OECD Warns Middle East War Could Slow Global Growth and Fuel Inflation
In that context, Christine Lagarde said this week that the European Central Bank stands ready to raise interest rates again.
Quick overview
- The OECD warns that the Middle East conflict, particularly involving Iran, has negatively impacted global economic growth expectations.
- Global GDP growth is projected to decline from 3.3% in 2025 to 2.9% in 2026, with inflation risks rising due to disruptions in fuel trade through the Strait of Hormuz.
- The European Central Bank is prepared to raise interest rates if inflation increases as a result of the ongoing conflict.
- Eurozone GDP growth forecasts have been downgraded significantly, with projections of 0.8% in 2026 and 1.2% in 2027.
The Organisation for Economic Co-operation and Development warned that the war in the Middle East—particularly the conflict involving Iran and the disruption of shipping through the Strait of Hormuz—has derailed expectations for a stronger global economic expansion.

The OECD said Thursday that the conflict has sharply curtailed global growth prospects, with the halt in fuel trade through the Strait of Hormuz threatening to push inflation higher worldwide.
According to the Paris-based organization, the global economy had been on track for a more robust expansion prior to the outbreak of hostilities in Iran—a scenario that has now largely faded.
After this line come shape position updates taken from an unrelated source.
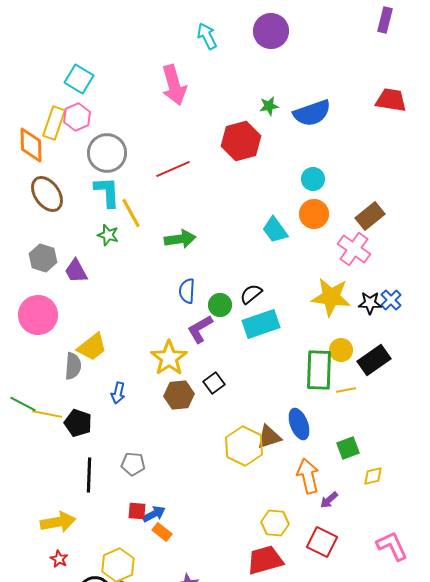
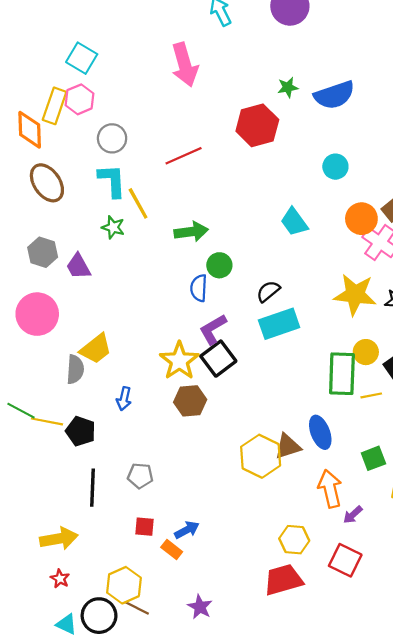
gray circle: (107, 153) -> (112, 138), size x0.7
orange circle: (314, 214) -> (361, 219), moved
green circle: (220, 305) -> (219, 265), moved
black square: (214, 383) -> (218, 359), moved, size x1.5
blue arrow: (154, 514) -> (187, 530), moved

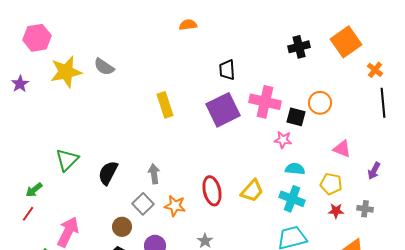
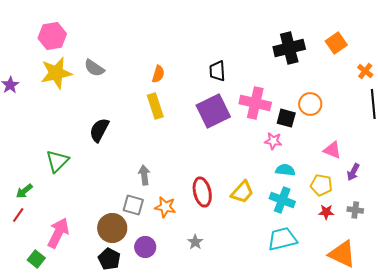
orange semicircle: (188, 25) -> (158, 74), moved, turned 114
pink hexagon: (37, 38) -> (52, 36), moved
orange square: (346, 42) -> (336, 43), size x0.7
black cross: (299, 47) -> (289, 48), size x1.4
purple arrow: (374, 171) -> (353, 172), moved
black semicircle: (108, 173) -> (99, 130), moved
gray square: (143, 204) -> (133, 205), turned -30
brown circle: (122, 227) -> (112, 228), size x1.5

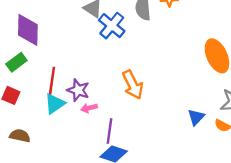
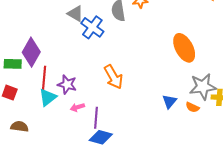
purple diamond: (28, 30) -> (31, 52), moved, turned 32
green rectangle: (16, 62) -> (13, 64), turned 42
pink arrow: (89, 108) -> (77, 107), moved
Global GDP growth is projected at 2.9% in 2026, down from 3.3% the previous year, before edging up to 3% in 2027.
The surge in energy prices and the unpredictability of the conflict have offset tailwinds from strong technology-related investment, easing U.S. tariffs under Donald Trump, and momentum carried over from 2025.
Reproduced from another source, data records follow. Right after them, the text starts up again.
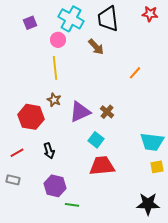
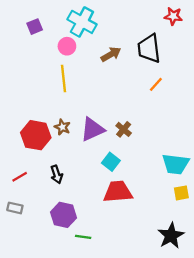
black trapezoid: (108, 19) -> (149, 49), moved
brown arrow: (96, 47) -> (111, 54), turned -78
brown star: (54, 100) -> (62, 127), moved
black star: (148, 204) -> (171, 236), turned -30

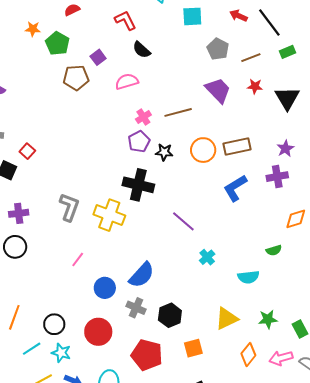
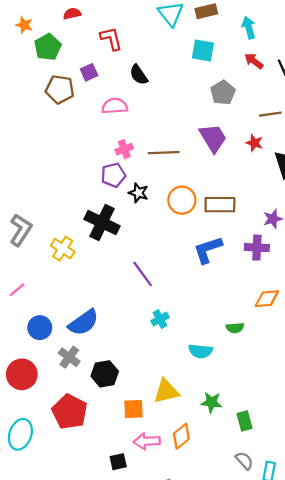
red L-shape: (125, 20) -> (111, 39), moved
brown line: (251, 58) -> (270, 114), moved
yellow cross: (109, 215) -> (63, 249), size x0.7
orange square: (193, 348) -> (133, 409), moved
pink arrow: (281, 358) -> (147, 441), moved

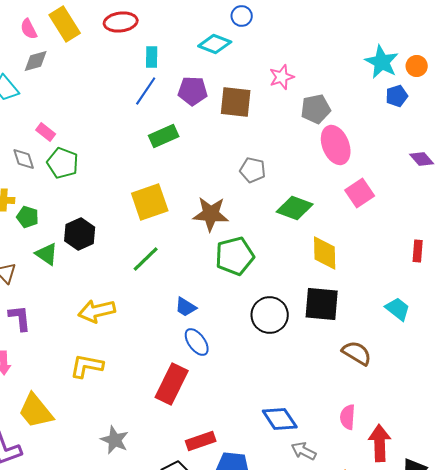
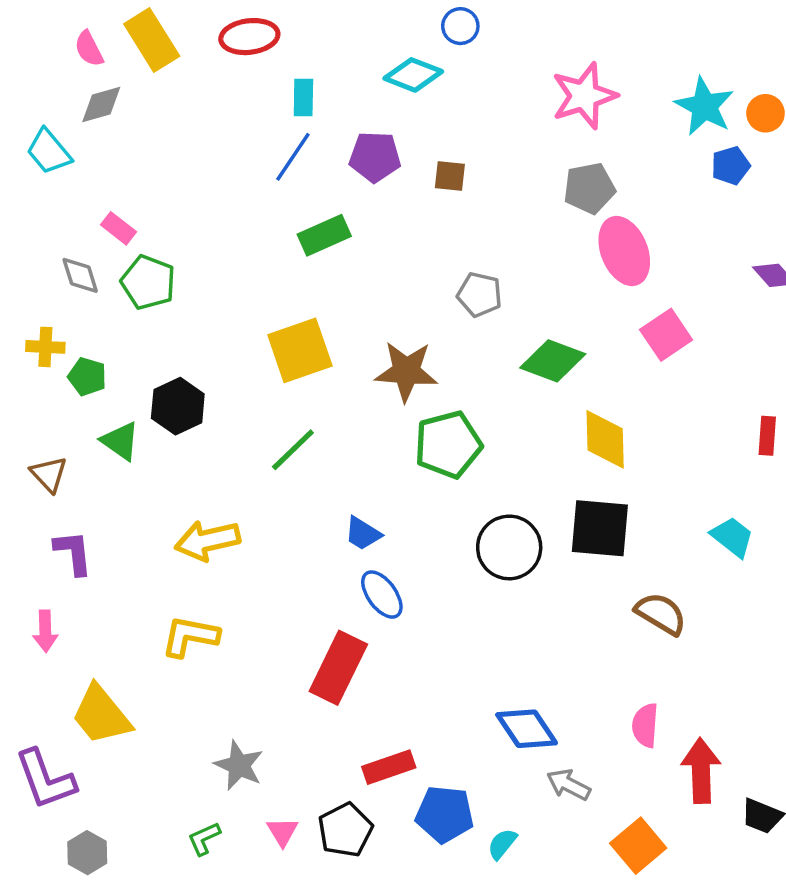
pink star: (282, 77) -> (584, 96), moved, size x1.5
brown square: (236, 102) -> (450, 176), size x0.6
The Strait of Hormuz—through which roughly one-fifth of global hydrocarbons previously flowed—has been largely paralyzed since the start of hostilities on February 28, when the United States and Israel launched strikes on Iran, prompting Tehran to restrict access to the strategic route.
“There is a high level of uncertainty regarding the duration and scale of the current Middle East conflict, meaning these projections are subject to significant downside risks that could result in lower growth and higher inflation,” said Mathias Cormann.
Uneven impact
The OECD’s baseline scenario assumes that current energy market disruptions will gradually ease, with oil, gas, and fertilizer prices declining from mid-2026 onward.
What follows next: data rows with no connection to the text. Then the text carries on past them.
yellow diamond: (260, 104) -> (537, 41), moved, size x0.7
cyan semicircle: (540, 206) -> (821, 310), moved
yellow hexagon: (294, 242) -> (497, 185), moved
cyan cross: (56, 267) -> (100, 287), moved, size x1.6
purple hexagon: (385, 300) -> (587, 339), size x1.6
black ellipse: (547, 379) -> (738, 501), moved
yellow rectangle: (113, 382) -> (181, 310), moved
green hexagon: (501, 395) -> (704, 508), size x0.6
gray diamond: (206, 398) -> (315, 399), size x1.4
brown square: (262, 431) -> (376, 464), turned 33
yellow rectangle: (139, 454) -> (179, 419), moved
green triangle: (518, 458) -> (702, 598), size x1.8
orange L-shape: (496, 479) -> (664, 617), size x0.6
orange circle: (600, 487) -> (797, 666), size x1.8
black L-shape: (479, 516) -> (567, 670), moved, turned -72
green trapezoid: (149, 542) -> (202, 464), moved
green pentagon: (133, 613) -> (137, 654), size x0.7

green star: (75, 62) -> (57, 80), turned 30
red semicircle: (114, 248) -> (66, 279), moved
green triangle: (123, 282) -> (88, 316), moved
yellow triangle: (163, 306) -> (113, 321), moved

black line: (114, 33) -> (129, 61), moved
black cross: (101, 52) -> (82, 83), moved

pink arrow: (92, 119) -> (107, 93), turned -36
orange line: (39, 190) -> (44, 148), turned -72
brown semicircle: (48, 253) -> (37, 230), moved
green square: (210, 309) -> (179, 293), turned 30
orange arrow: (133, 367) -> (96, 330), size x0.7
However, both the scale and duration of the conflict remain highly uncertain. In that context, Christine Lagarde said this week that the European Central Bank stands ready to raise interest rates again if inflation resurges due to the war.
Eurozone GDP growth is projected to slow to 0.8% in 2026 as higher energy prices weigh on activity, before recovering to 1.2% in 2027. This represents a significant downgrade from December forecasts of 1.2% and 1.4%, respectively.
In China, growth is expected to ease to 4.4% in 2026 and 4.3% in 2027, broadly in line with previous estimates. Meanwhile, in the United States, growth is projected to slow from 2% in 2026 to 1.7% in 2027. The OECD had previously forecast 1.7% for this year and 1.9% for 2027, before the Supreme Court ruling on Trump-era tariffs.